Hüküm sanığın yokluğunda tefhim edilmiş olup, gerekçeli kararın sanığın kovuşturma aşamasında 23.09.2010 tarihli duruşmada savunması alınırken bildirmiş olduğu “…Cad. … Kasabası … Sk. Erbaa/ TOKAT” adresine tebliğe çıkartılması gerektiği gözetilmeden, mahkemece doğrudan 7201 sayılı yasanın 21/2. maddesine göre mernis adresine tebliğe çıkartılmış olan ve 15.04.2013 tarihinde yapılan tebliğ işlemi geçersiz olduğundan ayrıca hatalı kesinleştirme işlemi sonucu sanığın bu ilamın infazı için 15.06.2014 tarihinde Alanya L Tipi Kapalı Ceza İnfaz Kurumu’na alındığı ve cezaevine giriş tarihi olan 15.06.2014 tarihi ile temyiz dilekçesinin tarihi olan 16.10.2014 tarihi arasında 5320 Sayılı Yasanın 8/1. maddesi gereğince uygulanması gereken 1412 Sayılı CMUK 310/1 madde geregince 1 haftalık yasal temyiz süresi geçmiş ise de;

Anayasa’nın 40/2, 5271 sayılı CMK’nın 34/2, 231/2 ve 232/6. maddeleri uyarınca, hüküm ve kararlarda, başvurulacak kanun yolu, başvuru yapılacak mercii, başvuru şekli, süresi ve bu sürenin ne zaman başlayacağının açıkça ve ilgiliyi yanıltmayacak biçimde gösterilmesi gerekmekte olup; hüküm fıkrasında sadece “beraat” kararlarına karşı ve “hükmün açıklanmasının geri bırakılması” kararlarına karşı başvurulabilecek kanun yollarının gösterilmiş olduğu, hüküm fıkrasında “mahkumiyet” kararına karşı kanun yoluna başvurulabileceği belirtilmemiş olduğundan ve bu husus sanığı yanıltmış olduğundan, sanığın cezaevinden göndermiş olduğu temyiz dilekçesinin tarihi olan 16.10.2014 tarihinde gerekçeli kararı öğrendiği ve temyiz isteğinin öğrenme üzerine ve yasal süre içinde yapılmış olduğu kabul edilerek, gereği düşünüldü;

Hükümden sonra 5237 sayılı TCK’nın 53. maddesi ile ilgili olarak 24.11.2015 tarihli, 29542 sayılı Resmi Gazete’de yayımlanarak yürürlüğe giren Anayasa Mahkemesinin 08.10.2015 gün ve 2014/140 Esas, 2015/85 Karar sayılı ilamıyla verilen iptal kararının infaz aşamasında nazara alınması mümkün görülmüştür.

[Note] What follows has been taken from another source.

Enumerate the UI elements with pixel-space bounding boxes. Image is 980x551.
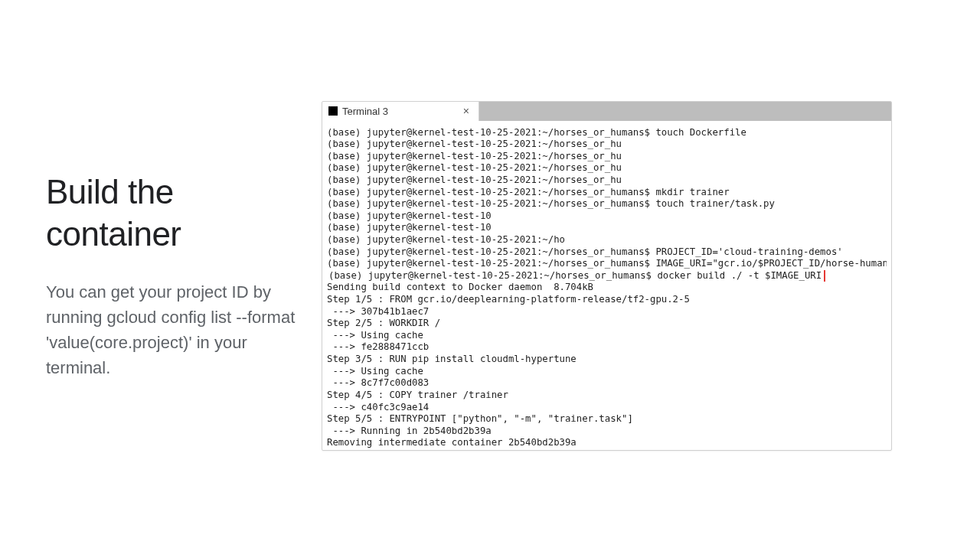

Delillerle iddia ve savunma; duruşma göz önünde tutularak tahlil ve takdir edilmiş, sübutu kabul olunan fiilin unsurlarına uygun şekilde tavsif ve tatbikatı yapılmış bulunduğundan, sanığın yerinde görülmeyen temyiz itirazlarının reddiyle hükmün ONANMASINA, 20.12.2018 tarihinde oy birliği ile karar verildi.